After the veteran nurse gave her an enema, the poor girl excused herself to the delivery room’s bathroom where she gave birth to a six-pound block of shit.  After moving the girl to another room to avoid further humiliation, the nurses gathered around the toilet to marvel at the massive hunk of crap.  Flushing was futile, so they entertained themselves by playing a prank on a freshman janitor.  Shortly thereafter, they were reprimanded for their supposed immaturity by the supervising nurse.  The nurses struggled to suppress their laughter as their superior wrestled the shit into a biohazard bag.  (For the entire story please visit http://www.pregnancy.org/bulletinboards/showthread.php?p=8214947.  Trust me.  It is worth it.)

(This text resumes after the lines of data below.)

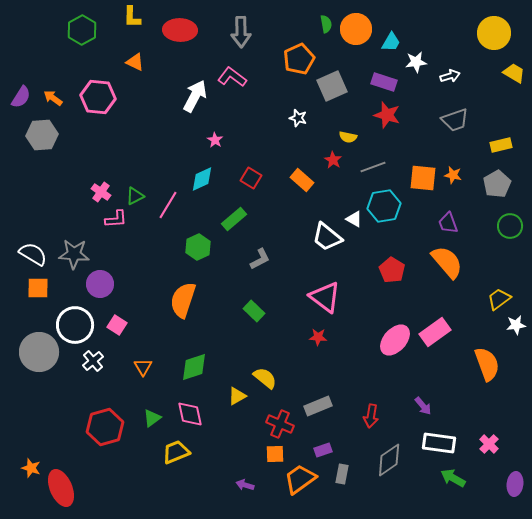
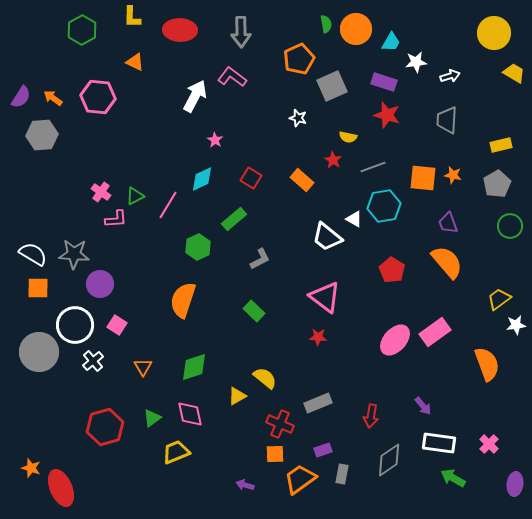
gray trapezoid at (455, 120): moved 8 px left; rotated 112 degrees clockwise
gray rectangle at (318, 406): moved 3 px up
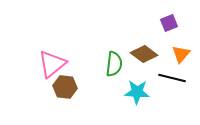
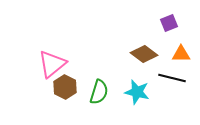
orange triangle: rotated 48 degrees clockwise
green semicircle: moved 15 px left, 28 px down; rotated 10 degrees clockwise
brown hexagon: rotated 20 degrees clockwise
cyan star: rotated 10 degrees clockwise
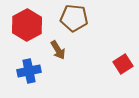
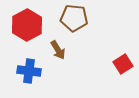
blue cross: rotated 20 degrees clockwise
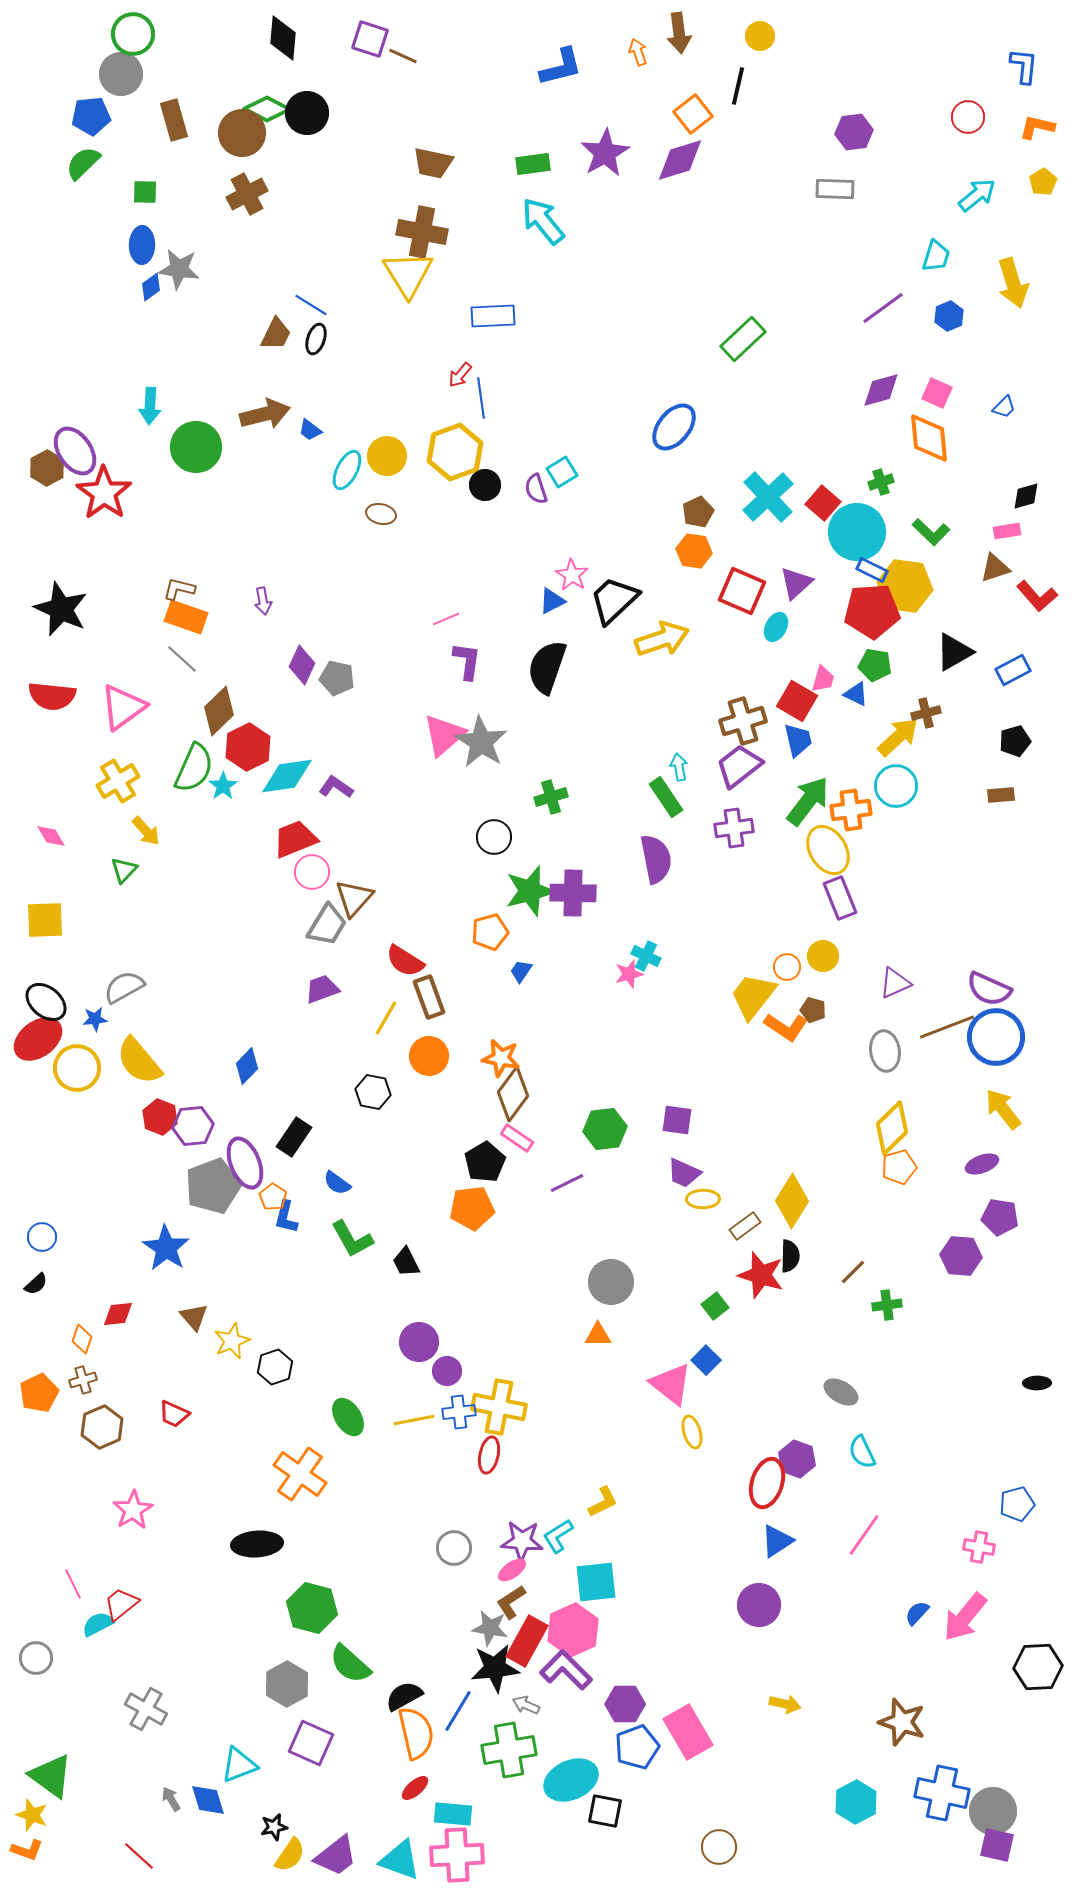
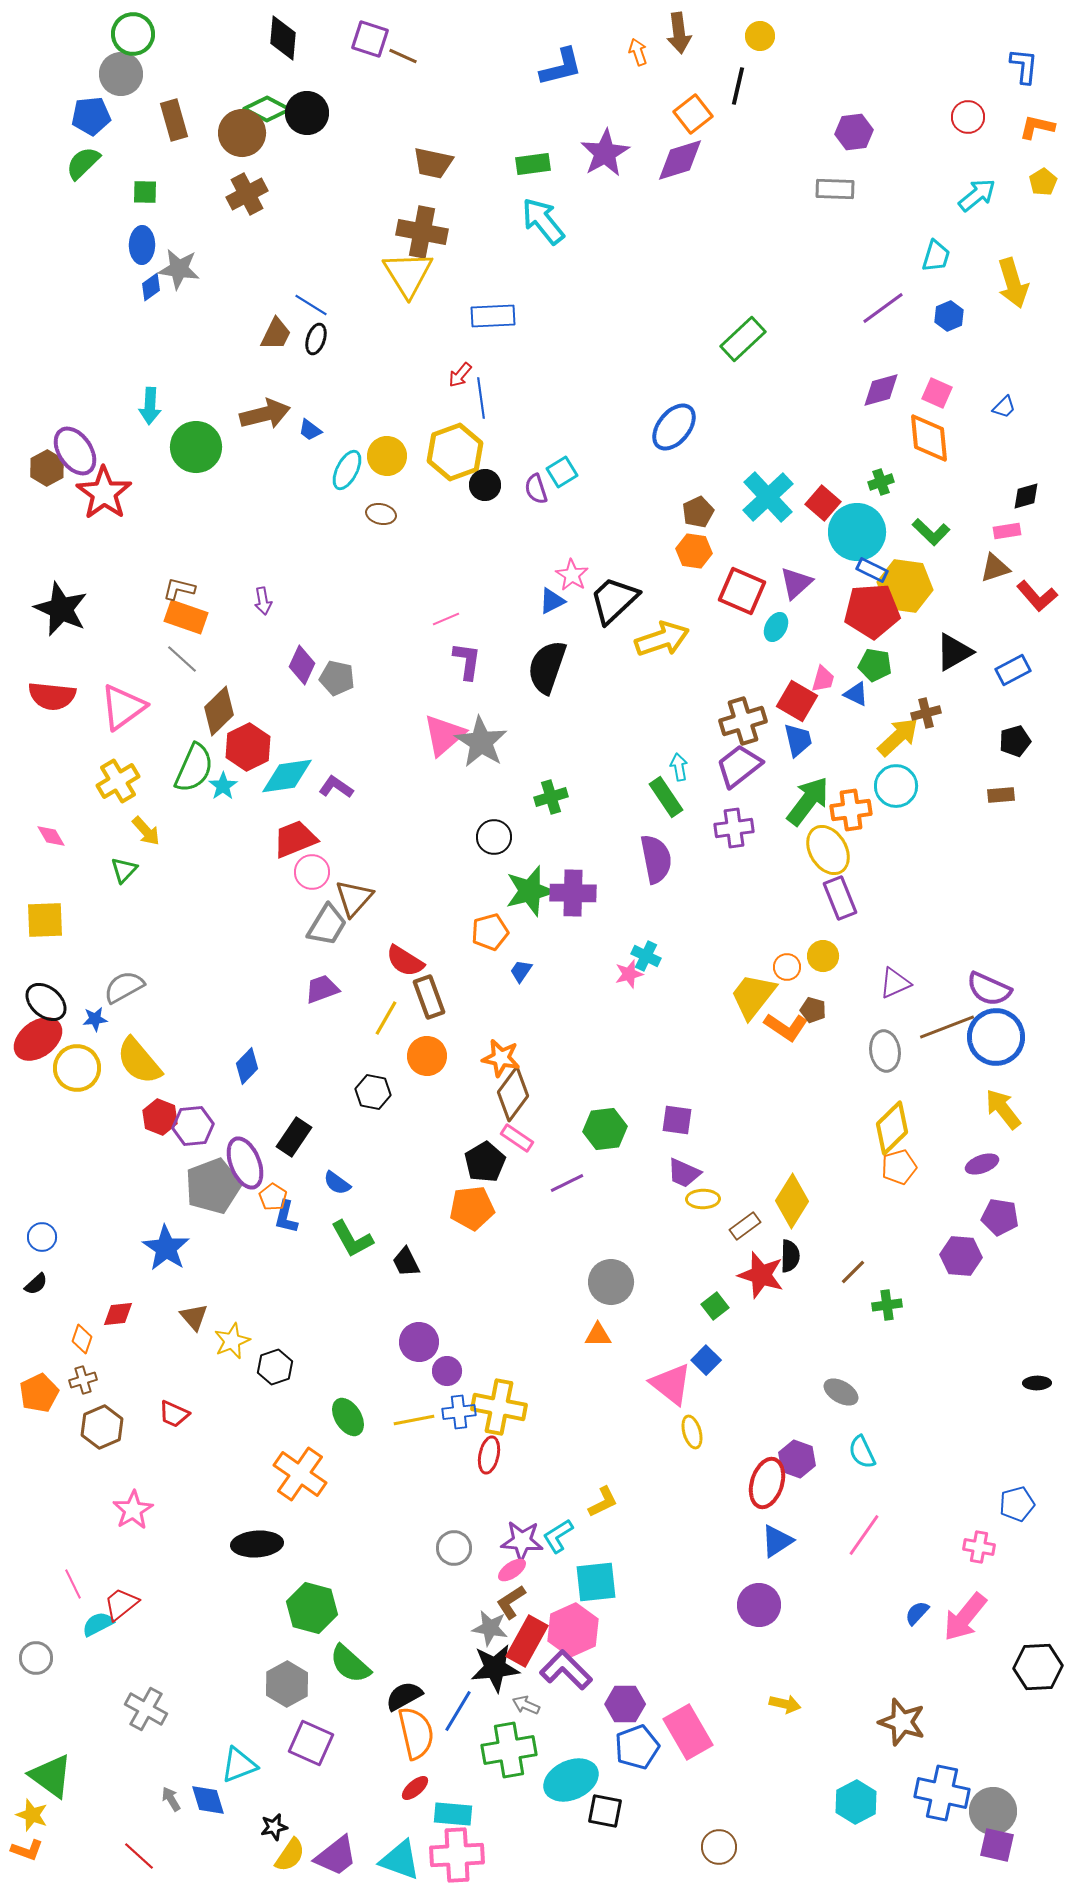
orange circle at (429, 1056): moved 2 px left
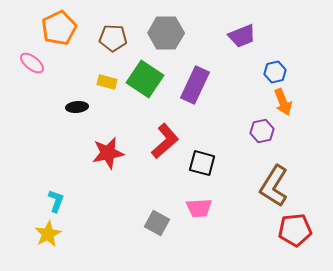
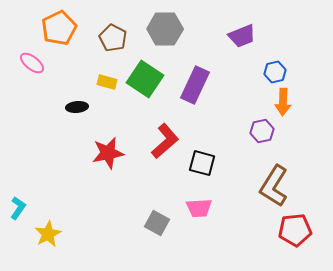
gray hexagon: moved 1 px left, 4 px up
brown pentagon: rotated 24 degrees clockwise
orange arrow: rotated 24 degrees clockwise
cyan L-shape: moved 38 px left, 7 px down; rotated 15 degrees clockwise
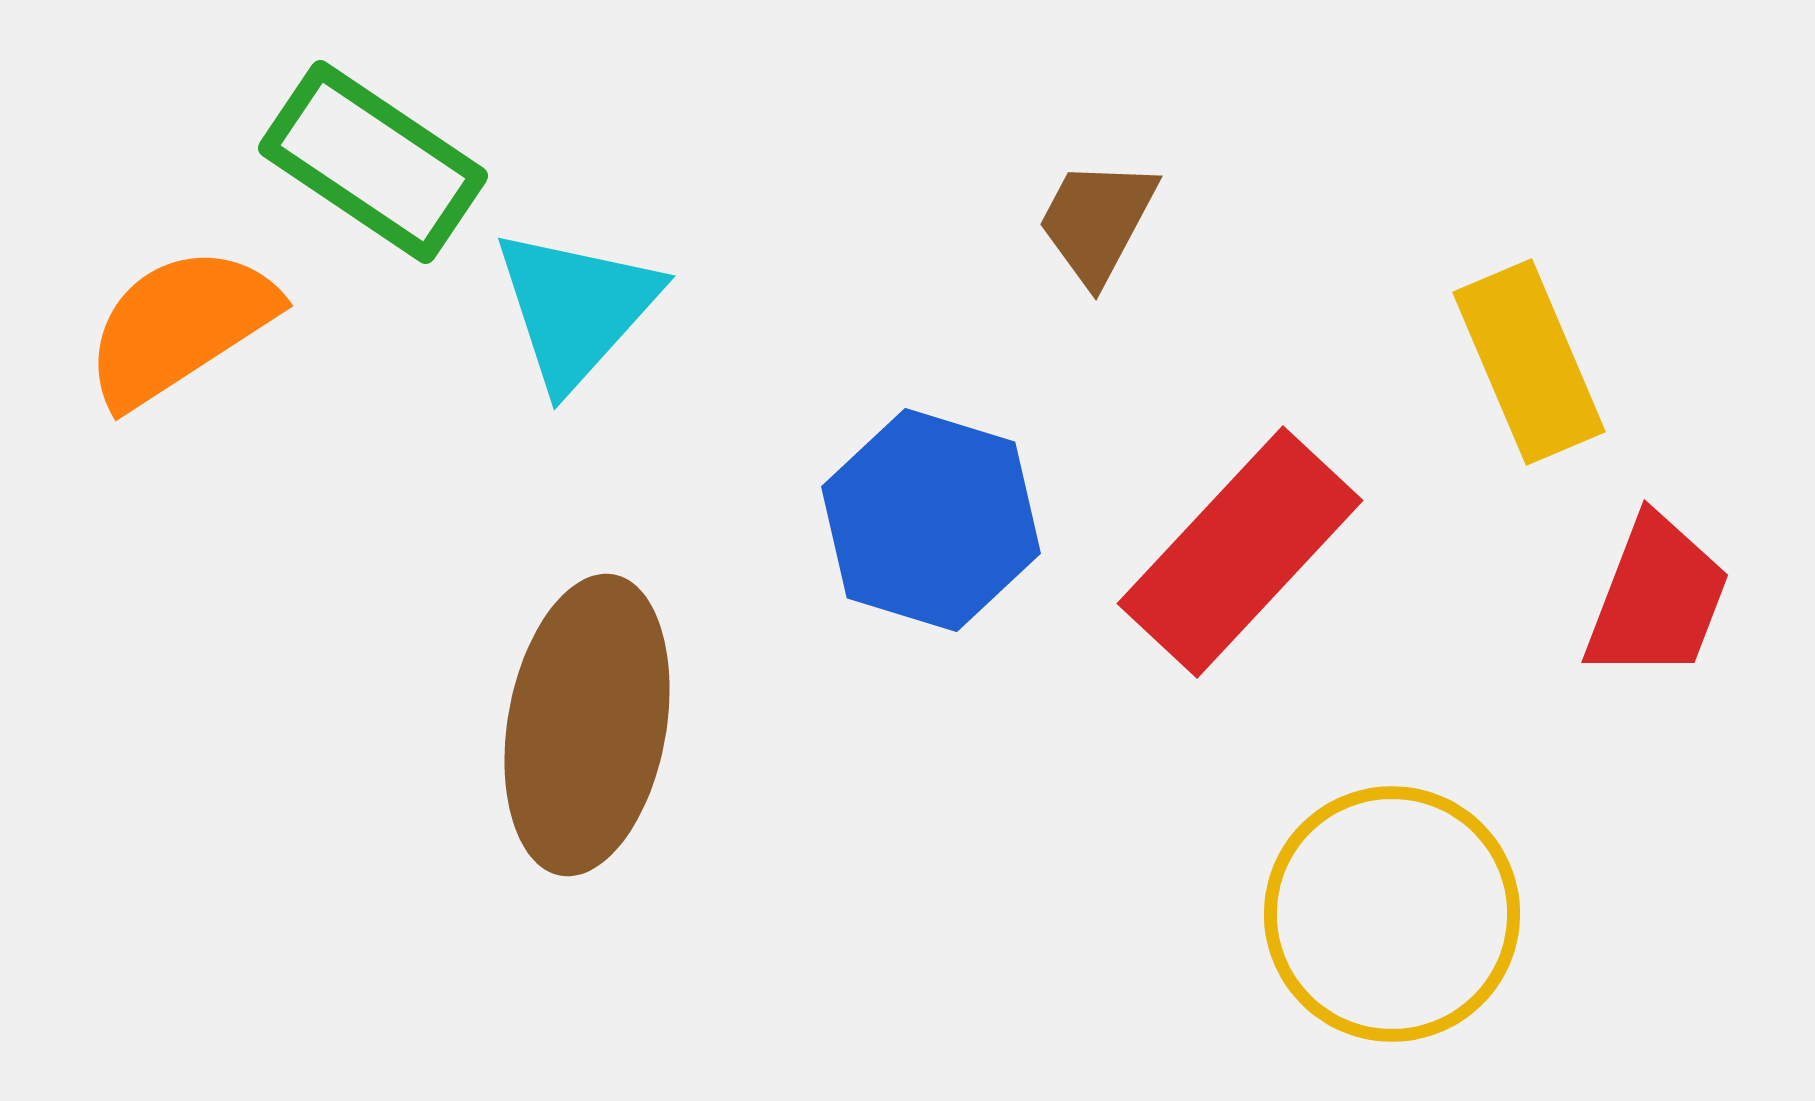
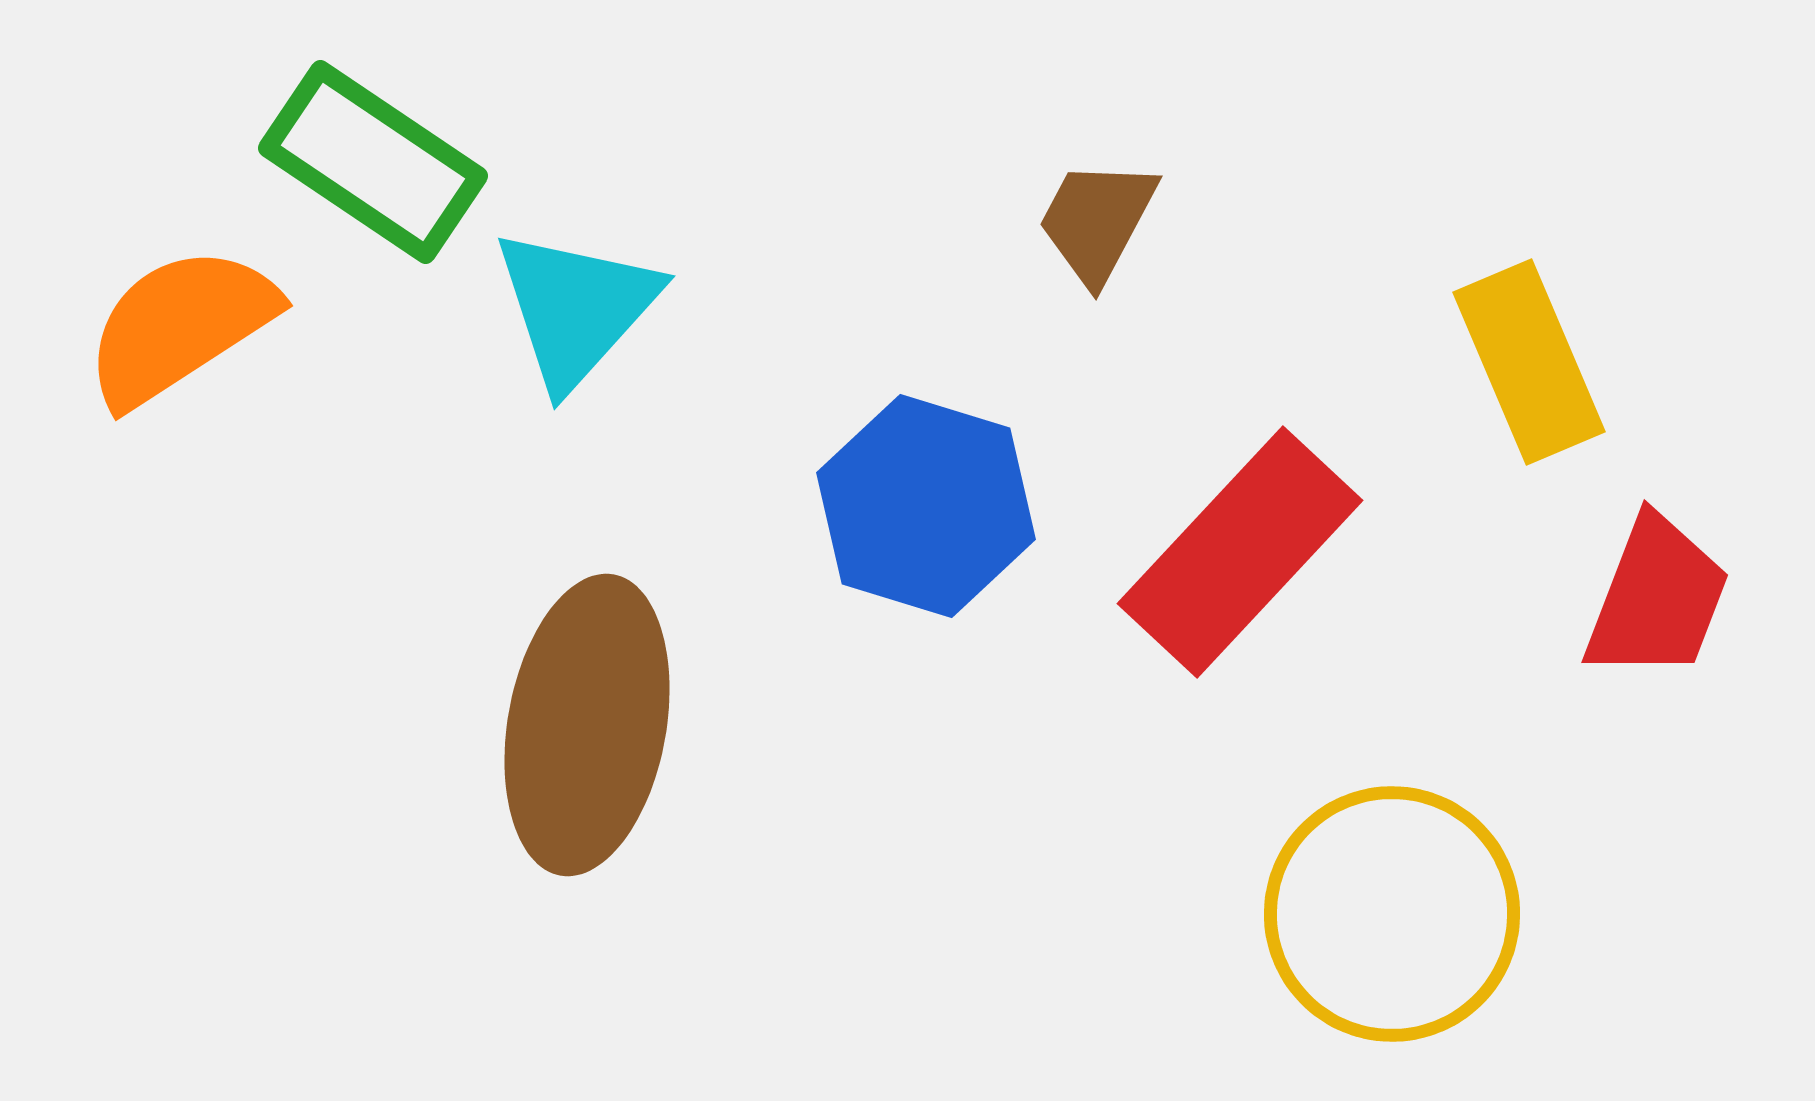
blue hexagon: moved 5 px left, 14 px up
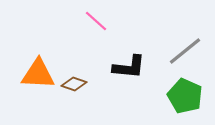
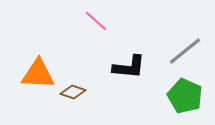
brown diamond: moved 1 px left, 8 px down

At another hospital, a nurse working the nightshift tried to help a disoriented patient with diarrhea make it to the toilet on time at 1:30 in the morning.  The patient insisted on privacy, which the nurse granted begrudgingly, leaving the door open a crack while standing sentinel. Upon hearing the woman utter the dreaded “Uh-oh” distress signal, the nurse opened the door and was greeted by the most difficult test of her gag reflex in her career.  The patient had neglected to drop her drawers and was filling them past maximum capacity while simultaneously attempting to shimmy them off her already soiled behind.  Before completing a request for the patient to stop her efforts, the poor nurse was greeted by a loaded pair of panties just recently freed from the patient’s heel that hurdled towards her face like an obscene asteroid.  She was covered in liquid turd paint.  (To read the whole story, or to purchase the hilarious book from which it is excerpted, visit http://www.webook.com/project/Toxic-Poop-Stories-from-the-Other-Side-of-the-Bedpan)

God bless the laymen, doctors, nurses and nurse’s aids who take the pitfalls of care-giving in stride.  And God bless them for sharing their stories so we can all enjoy the best of all medicine: laughter.